You can also consider doing some of those things that you should be doing anyway, like losing a little weight, cutting back on fatty foods, or drinking less alcohol. These steps may help a lot. And then there's exercise which increases blood flow throughout your body, including the genital area. If sleep deprivation is on your list, try some relaxation. Take the time and trouble to set up romantic interludes. Rethinking your priorities may mean putting a romantic weekend getaway at the top of your to-do list.

Another option is a consultation with a certified sex therapist or a counselor who can tailor a program to your situation and recommend effective exercises to help you increase intimacy. Some therapists encourage overstressed women (in otherwise healthy relationships) whose libidos are flagging to simply "do it." They believe that even if you're not in the mood, the act of having sex is likely to put you more in the mood. On the other hand, if you think depression, anxiety, or relationship problems are the barrier, consider therapy.

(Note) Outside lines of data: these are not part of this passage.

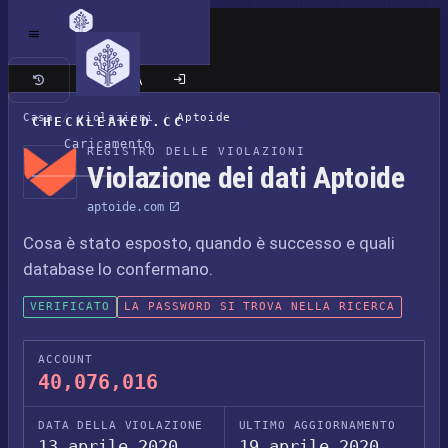
Sito classico
Casa
/
violazioni
/
Aptoide
CHECKLEAKED.CC
Caricamento
REGISTRO DELLE VIOLAZIONI
Violazione dei dati Aptoide
aptoide.com
Cosa è stato esposto, quando è successo e quali
database lo confermano.
VERIFICATO
LA PASSWORD SI TROVA NELLA RICERCA
ACCOUNT
40,076,016
DATA DELLA VIOLAZIONE
ULTIMO AGGIORNAMENTO
13 aprile 2020
19 aprile 2020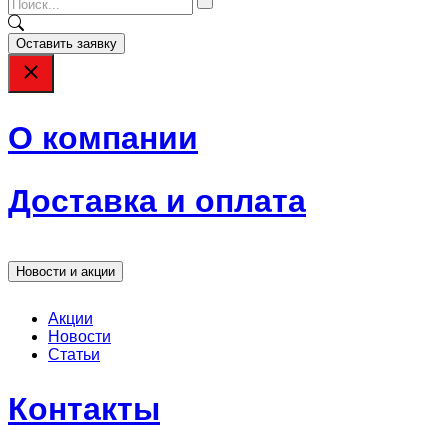
Оставить заявку
О компании
Доставка и оплата
Новости и акции
Акции
Новости
Статьи
Контакты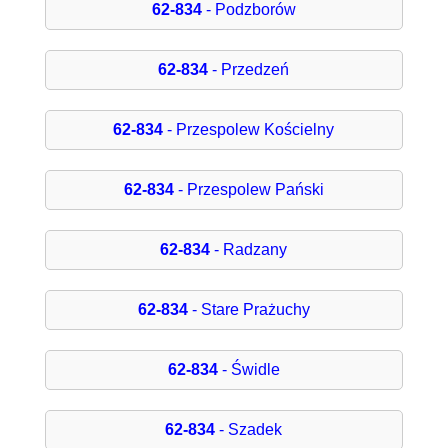
62-834
- Podzborów
62-834
- Przedzeń
62-834
- Przespolew Kościelny
62-834
- Przespolew Pański
62-834
- Radzany
62-834
- Stare Prażuchy
62-834
- Świdle
62-834
- Szadek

Make sure that your disinterest in drug therapy doesn't keep you from talking about this problem with your doctor. There are lots of medical issues beyond hormones that could be at work here—everything from chronic fatigue syndrome to depression to a serious vitamin or mineral deficiency. After going over your medical history for clues and making sure that none of your medications is the culprit, your doctor may refer you to a specialist for more help. Be sure to bring along some notes so you can discuss what you've tried on your own.